WHAT YOU SHOULD DO:
Retype the line in which "Detect and localize" appears, then every line after it until the records end. Leave out the pictures.

EXTRACTED ENTRIES:
──────────────────────────────

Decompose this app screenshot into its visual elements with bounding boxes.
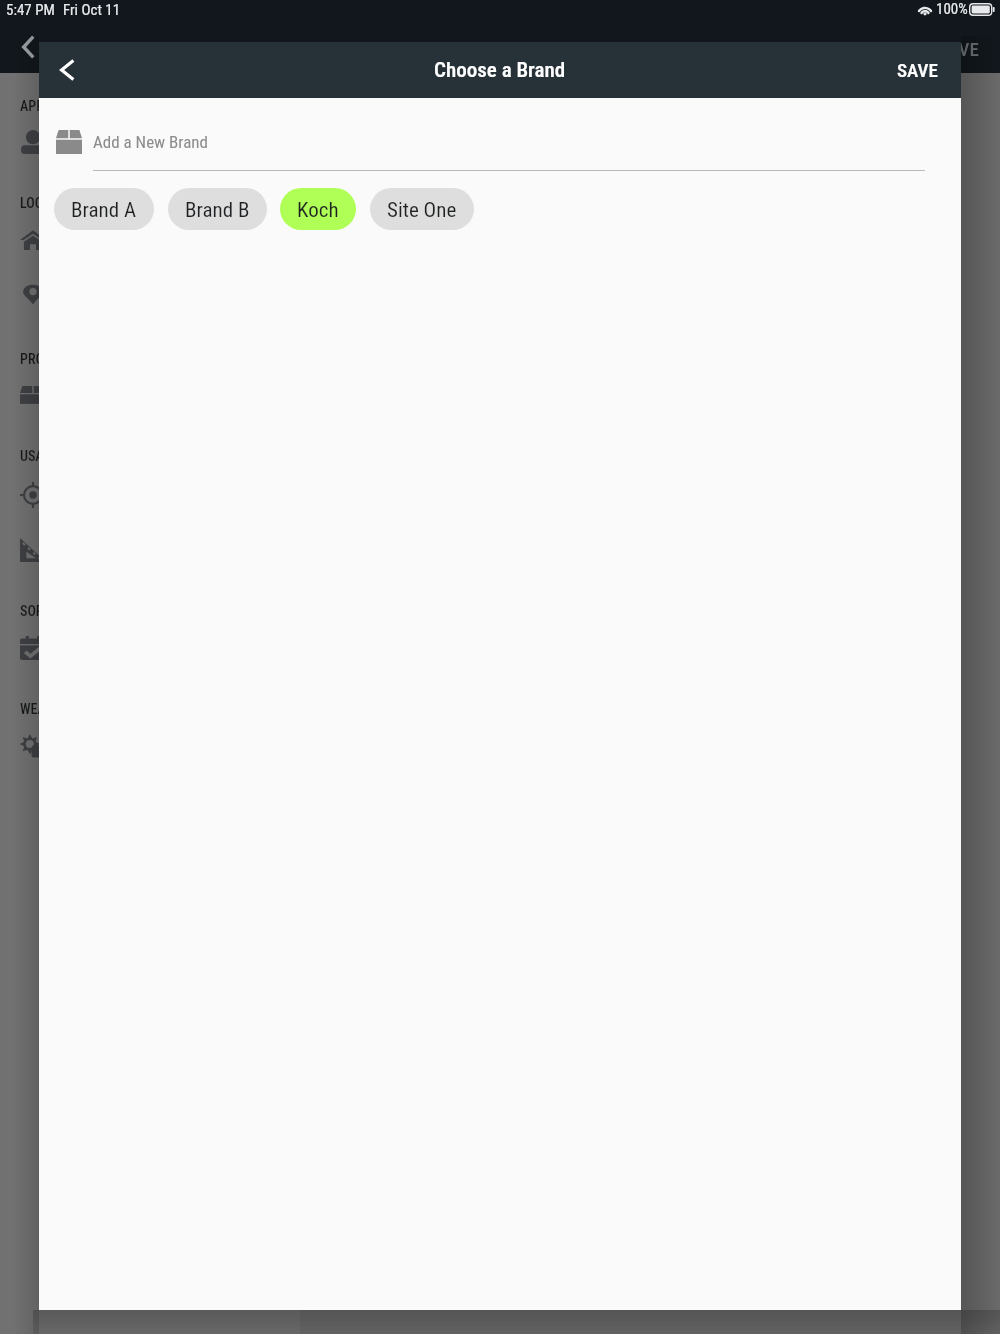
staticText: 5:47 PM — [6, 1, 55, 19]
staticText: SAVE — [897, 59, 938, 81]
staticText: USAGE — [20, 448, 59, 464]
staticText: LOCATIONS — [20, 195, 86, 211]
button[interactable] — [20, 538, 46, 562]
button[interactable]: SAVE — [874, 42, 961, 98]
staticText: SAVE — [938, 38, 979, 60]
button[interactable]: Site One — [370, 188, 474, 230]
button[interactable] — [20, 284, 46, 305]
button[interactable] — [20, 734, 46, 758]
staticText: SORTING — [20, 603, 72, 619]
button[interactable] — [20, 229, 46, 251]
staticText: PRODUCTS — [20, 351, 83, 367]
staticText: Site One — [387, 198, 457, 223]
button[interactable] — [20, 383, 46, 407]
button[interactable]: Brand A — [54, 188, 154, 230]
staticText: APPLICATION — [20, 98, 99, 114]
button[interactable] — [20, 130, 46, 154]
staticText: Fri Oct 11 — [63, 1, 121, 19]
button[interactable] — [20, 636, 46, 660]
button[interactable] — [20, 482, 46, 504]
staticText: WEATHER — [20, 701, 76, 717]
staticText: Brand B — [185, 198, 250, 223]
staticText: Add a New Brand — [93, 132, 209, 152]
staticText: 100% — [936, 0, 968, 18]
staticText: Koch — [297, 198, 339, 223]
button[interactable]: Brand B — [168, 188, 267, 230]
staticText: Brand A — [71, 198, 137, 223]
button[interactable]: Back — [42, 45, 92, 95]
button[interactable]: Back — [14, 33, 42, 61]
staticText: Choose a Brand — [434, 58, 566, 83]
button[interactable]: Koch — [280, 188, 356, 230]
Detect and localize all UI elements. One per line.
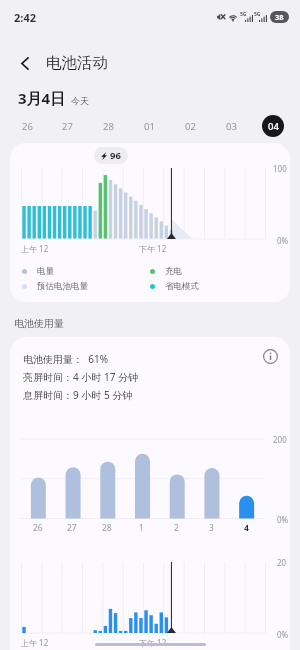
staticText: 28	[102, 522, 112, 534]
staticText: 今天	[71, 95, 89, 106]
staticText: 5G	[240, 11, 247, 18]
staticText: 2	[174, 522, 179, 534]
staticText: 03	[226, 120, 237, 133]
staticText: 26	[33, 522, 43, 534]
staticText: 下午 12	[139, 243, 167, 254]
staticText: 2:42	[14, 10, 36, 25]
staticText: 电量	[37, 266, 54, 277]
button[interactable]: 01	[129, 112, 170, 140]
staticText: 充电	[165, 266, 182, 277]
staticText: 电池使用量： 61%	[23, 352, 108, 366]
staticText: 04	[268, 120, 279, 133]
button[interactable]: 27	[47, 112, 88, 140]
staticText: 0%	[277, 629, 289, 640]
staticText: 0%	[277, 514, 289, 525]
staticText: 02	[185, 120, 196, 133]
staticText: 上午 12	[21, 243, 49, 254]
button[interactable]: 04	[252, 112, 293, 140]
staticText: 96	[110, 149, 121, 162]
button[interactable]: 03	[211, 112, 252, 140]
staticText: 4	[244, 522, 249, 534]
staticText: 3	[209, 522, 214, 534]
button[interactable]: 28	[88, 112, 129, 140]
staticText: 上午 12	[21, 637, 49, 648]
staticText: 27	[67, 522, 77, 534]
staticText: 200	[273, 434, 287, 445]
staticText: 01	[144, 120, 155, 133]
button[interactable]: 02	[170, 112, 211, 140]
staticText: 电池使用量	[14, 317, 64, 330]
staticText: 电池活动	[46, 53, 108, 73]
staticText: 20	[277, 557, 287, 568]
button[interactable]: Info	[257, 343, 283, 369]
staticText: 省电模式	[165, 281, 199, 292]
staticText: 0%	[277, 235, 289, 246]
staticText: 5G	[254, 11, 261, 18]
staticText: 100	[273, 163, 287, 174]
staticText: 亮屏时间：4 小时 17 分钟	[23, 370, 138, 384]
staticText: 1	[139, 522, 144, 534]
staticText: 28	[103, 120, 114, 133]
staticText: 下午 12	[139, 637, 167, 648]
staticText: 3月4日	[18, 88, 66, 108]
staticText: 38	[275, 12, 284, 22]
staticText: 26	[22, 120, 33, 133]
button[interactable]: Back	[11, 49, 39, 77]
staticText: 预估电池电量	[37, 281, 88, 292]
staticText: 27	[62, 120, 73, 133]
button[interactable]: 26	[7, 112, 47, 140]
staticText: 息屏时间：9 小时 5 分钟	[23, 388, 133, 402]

──────────────────────────────

ANSWER SECTION:
Detect and localize all UI elements. One per line.
staticText: 28	[102, 522, 112, 534]
staticText: 今天	[71, 95, 89, 106]
staticText: 5G	[240, 11, 247, 18]
staticText: 2	[174, 522, 179, 534]
staticText: 03	[226, 120, 237, 133]
staticText: 26	[33, 522, 43, 534]
staticText: 下午 12	[139, 243, 167, 254]
staticText: 2:42	[14, 10, 36, 25]
staticText: 电量	[37, 266, 54, 277]
button[interactable]: 01	[129, 112, 170, 140]
staticText: 充电	[165, 266, 182, 277]
staticText: 电池使用量： 61%	[23, 352, 108, 366]
staticText: 04	[268, 120, 279, 133]
button[interactable]: 27	[47, 112, 88, 140]
staticText: 0%	[277, 629, 289, 640]
staticText: 0%	[277, 514, 289, 525]
staticText: 02	[185, 120, 196, 133]
staticText: 上午 12	[21, 243, 49, 254]
button[interactable]: 04	[252, 112, 293, 140]
staticText: 96	[110, 149, 121, 162]
button[interactable]: 03	[211, 112, 252, 140]
staticText: 4	[244, 522, 249, 534]
staticText: 3	[209, 522, 214, 534]
button[interactable]: 28	[88, 112, 129, 140]
staticText: 上午 12	[21, 637, 49, 648]
staticText: 27	[67, 522, 77, 534]
staticText: 200	[273, 434, 287, 445]
staticText: 01	[144, 120, 155, 133]
button[interactable]: 02	[170, 112, 211, 140]
staticText: 电池使用量	[14, 317, 64, 330]
staticText: 电池活动	[46, 53, 108, 73]
staticText: 20	[277, 557, 287, 568]
button[interactable]: Info	[257, 343, 283, 369]
staticText: 省电模式	[165, 281, 199, 292]
staticText: 0%	[277, 235, 289, 246]
staticText: 5G	[254, 11, 261, 18]
staticText: 100	[273, 163, 287, 174]
staticText: 亮屏时间：4 小时 17 分钟	[23, 370, 138, 384]
staticText: 1	[139, 522, 144, 534]
staticText: 28	[103, 120, 114, 133]
staticText: 下午 12	[139, 637, 167, 648]
staticText: 3月4日	[18, 88, 66, 108]
staticText: 38	[275, 12, 284, 22]
staticText: 26	[22, 120, 33, 133]
button[interactable]: Back	[11, 49, 39, 77]
staticText: 预估电池电量	[37, 281, 88, 292]
staticText: 27	[62, 120, 73, 133]
button[interactable]: 26	[7, 112, 47, 140]
staticText: 息屏时间：9 小时 5 分钟	[23, 388, 133, 402]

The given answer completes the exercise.